Moreover, “precisely because forum selection bylaws are part of a larger contract between the corporation and its stockholders, and because bylaws are interpreted using contractual principles, the bylaws will also be subject to scrutiny under the principles for evaluating contractual forum selection clauses established by the Supreme Court of the United States in The Bremen v. Zapata Off–Shore Co., [92 S.Ct. 1907 (1972),] and adopted by our Supreme Court.
“In Bremen, the Court held that forum selection clauses are valid provided that they are ‘unaffected by fraud, undue influence, or overweening bargaining power,’ and that the provisions ‘should be enforced unless enforcement is shown by the resisting party to be ‘unreasonable.’
“In [Ingres Corp. v. CA, Inc., 8 A.3d 1143 (Del. 2010)], our Supreme Court explicitly adopted this ruling, and held not only that forum selection clauses are presumptively enforceable, but also that such clauses are subject to as-applied review under Bremen in real-world situations to ensure that they are not used ‘unreasonabl[y] and unjust[ly].’ The forum selection bylaws will therefore be construed like any other contractual forum selection clause and are considered presumptively, but not necessarily, situationally enforceable.” Id. at 957.

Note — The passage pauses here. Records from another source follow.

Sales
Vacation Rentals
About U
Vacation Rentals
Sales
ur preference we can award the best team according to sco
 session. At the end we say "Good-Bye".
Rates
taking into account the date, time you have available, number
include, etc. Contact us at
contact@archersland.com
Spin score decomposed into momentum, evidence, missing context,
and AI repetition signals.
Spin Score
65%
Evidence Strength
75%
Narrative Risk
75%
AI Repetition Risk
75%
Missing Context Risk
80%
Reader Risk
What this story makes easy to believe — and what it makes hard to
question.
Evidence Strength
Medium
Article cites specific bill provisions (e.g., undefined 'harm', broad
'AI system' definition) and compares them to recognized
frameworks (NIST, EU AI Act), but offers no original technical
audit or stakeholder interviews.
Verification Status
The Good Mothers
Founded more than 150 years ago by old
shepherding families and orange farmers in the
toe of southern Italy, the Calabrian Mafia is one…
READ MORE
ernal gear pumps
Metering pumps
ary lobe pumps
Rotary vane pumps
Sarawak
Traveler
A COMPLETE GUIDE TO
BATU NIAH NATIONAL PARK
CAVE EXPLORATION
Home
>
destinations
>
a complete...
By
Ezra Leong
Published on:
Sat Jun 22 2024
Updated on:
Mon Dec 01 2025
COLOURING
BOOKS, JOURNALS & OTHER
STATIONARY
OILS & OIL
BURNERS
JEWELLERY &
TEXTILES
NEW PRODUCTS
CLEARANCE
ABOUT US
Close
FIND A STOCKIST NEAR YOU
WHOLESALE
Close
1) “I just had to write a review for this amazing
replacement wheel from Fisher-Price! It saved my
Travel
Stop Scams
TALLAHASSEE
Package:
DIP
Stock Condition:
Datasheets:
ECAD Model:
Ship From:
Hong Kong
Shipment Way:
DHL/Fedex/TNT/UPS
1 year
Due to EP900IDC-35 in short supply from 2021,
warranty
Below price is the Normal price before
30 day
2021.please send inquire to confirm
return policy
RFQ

Second, fifteen months later, the Chancery Court approved a bylaw provision very similar to Chevron’s and Exxon’s, which selected North Carolina’s courts instead of Delaware’s, and which added that the forum selection would apply “to the fullest extent permitted by law.” City of Providence v. First Citizens Bancshares, Inc., 99 A.3d 229, 234 (Del. Ch. 2014):
“[N]othing in the text or reasoning of Chevroncan be said to prohibit directors of a Delaware corporation from designating an exclusive forum other than Delaware in its bylaws. Thus, the fact that the Board selected the federal and state courts of North Carolina—the second most obviously reasonable forum given that FC North is headquartered and has most of its operations there—rather than those of Delaware as the exclusive forums for intra-corporate disputes does not, in my view, call into question the facial validity of the Forum Selection Bylaw.” Id. at 235.

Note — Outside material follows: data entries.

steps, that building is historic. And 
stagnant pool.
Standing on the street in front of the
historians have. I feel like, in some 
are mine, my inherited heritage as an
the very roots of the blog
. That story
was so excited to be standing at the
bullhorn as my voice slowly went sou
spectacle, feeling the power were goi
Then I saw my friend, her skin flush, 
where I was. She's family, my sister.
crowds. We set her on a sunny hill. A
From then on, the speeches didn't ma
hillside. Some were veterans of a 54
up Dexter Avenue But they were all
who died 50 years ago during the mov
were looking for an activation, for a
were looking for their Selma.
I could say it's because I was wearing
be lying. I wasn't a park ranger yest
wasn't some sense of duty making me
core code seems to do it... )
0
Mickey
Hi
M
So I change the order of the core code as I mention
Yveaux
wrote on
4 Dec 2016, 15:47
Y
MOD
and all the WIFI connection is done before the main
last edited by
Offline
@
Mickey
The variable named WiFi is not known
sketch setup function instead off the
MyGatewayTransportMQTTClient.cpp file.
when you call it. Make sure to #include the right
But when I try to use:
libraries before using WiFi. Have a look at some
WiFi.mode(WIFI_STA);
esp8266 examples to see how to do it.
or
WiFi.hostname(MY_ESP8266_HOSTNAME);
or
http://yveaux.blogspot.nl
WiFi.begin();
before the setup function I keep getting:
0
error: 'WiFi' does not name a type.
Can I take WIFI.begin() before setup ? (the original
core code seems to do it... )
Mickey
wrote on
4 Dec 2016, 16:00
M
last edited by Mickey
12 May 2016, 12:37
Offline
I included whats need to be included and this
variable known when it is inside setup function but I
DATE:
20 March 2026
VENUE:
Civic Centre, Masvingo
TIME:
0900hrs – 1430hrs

Third, the following year, the Delaware Legislature added to the DGCL a new Section 115, which authorized companies to include in their articles of incorporation or bylaws, “consistent with applicable jurisdictional requirements, [a requirement] that any or all internal corporate claims shall be brought solely and exclusively in any or all of the courts in this State, and no provision of the certificate of incorporation or the bylaws may prohibit bringing such claims in the courts of this State.”
For these purposes, the section defined “internal corporate claims” as “claims, including claims in the right of the corporation, (i) that are based upon a violation of a duty by a current or former director or officer or stockholder in such capacity, or (ii) as to which this title confers jurisdiction upon the Court of Chancery.”

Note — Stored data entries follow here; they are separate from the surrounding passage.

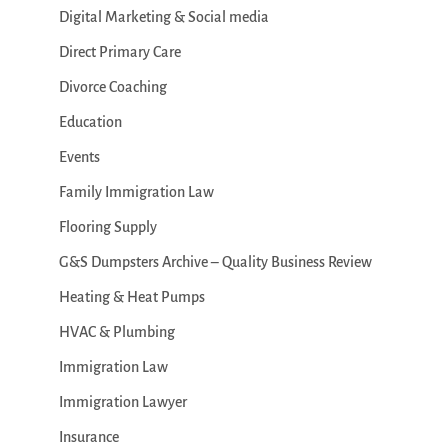
Digital Marketing & Social media
Direct Primary Care
Divorce Coaching
Education
Events
Family Immigration Law
Flooring Supply
G&S Dumpsters Archive – Quality Business Review
Heating & Heat Pumps
HVAC & Plumbing
Immigration Law
Immigration Lawyer
Insurance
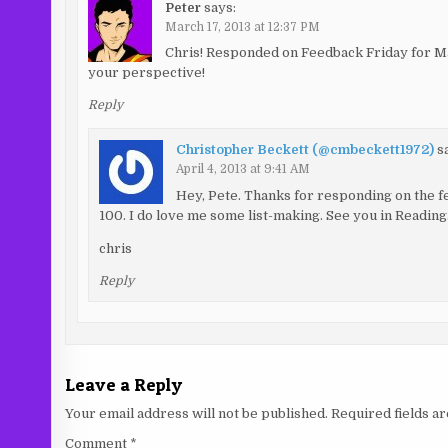
Peter
says:
March 17, 2013 at 12:37 PM
Chris! Responded on Feedback Friday for Mar
your perspective!
Reply
Christopher Beckett (@cmbeckett1972)
s
April 4, 2013 at 9:41 AM
Hey, Pete. Thanks for responding on the 
100. I do love me some list-making. See you in Reading
chris
Reply
Leave a Reply
Your email address will not be published.
Required fields 
Comment
*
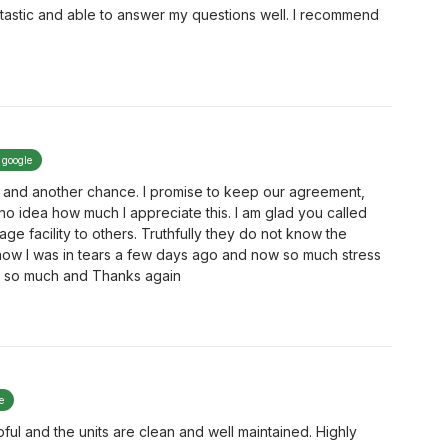
tastic and able to answer my questions well. I recommend
 google
 and another chance. I promise to keep our agreement,
o idea how much I appreciate this. I am glad you called
ge facility to others. Truthfully they do not know the
now I was in tears a few days ago and now so much stress
 it so much and Thanks again
e
ul and the units are clean and well maintained. Highly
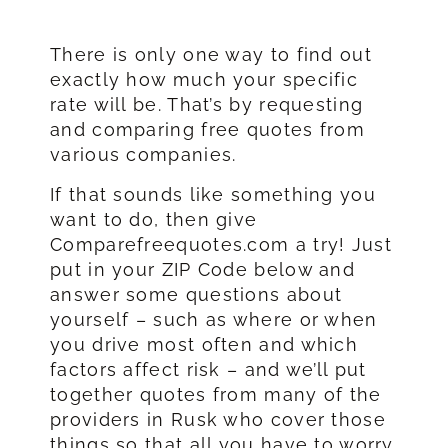
There is only one way to find out
exactly how much your specific
rate will be. That’s by requesting
and comparing free quotes from
various companies.
If that sounds like something you
want to do, then give
Comparefreequotes.com a try! Just
put in your ZIP Code below and
answer some questions about
yourself – such as where or when
you drive most often and which
factors affect risk – and we’ll put
together quotes from many of the
providers in Rusk who cover those
things so that all you have to worry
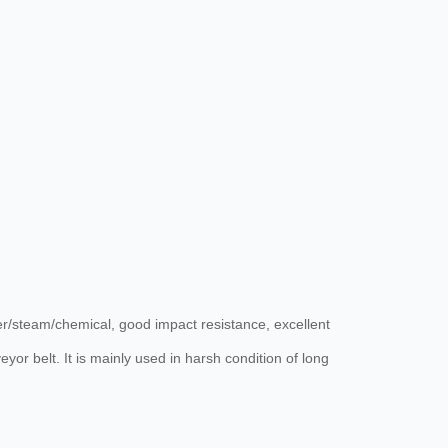
ater/steam/chemical, good impact resistance, excellent
eyor belt. It is mainly used in harsh condition of long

Fourth, In 2020, the Delaware Supreme Court, overruling the Chancery Court, held that companies could include in their articles/certificates of incorporation provisions requiring claims for alleged violations of the federal Securities Act of 1933 to be filed in federal courts. Salzberg v. Sciabacucchi, 227 A.3d 102 (Del. 2020).
Such Federal Forum Provisions (FFPs) fell within the scope of the DGCL’s Section 102(b)(1), which allows certificates of incorporation to include “any provision for the management of the business and for the conduct of the affairs of the corporation,” and “any provision creating, defining, limiting and regulating the powers of the corporation, the directors, and the the stockholders, or any class of the stockholders, . . . if such provisions are not contrary to the laws of this State.” Id. at 113-114.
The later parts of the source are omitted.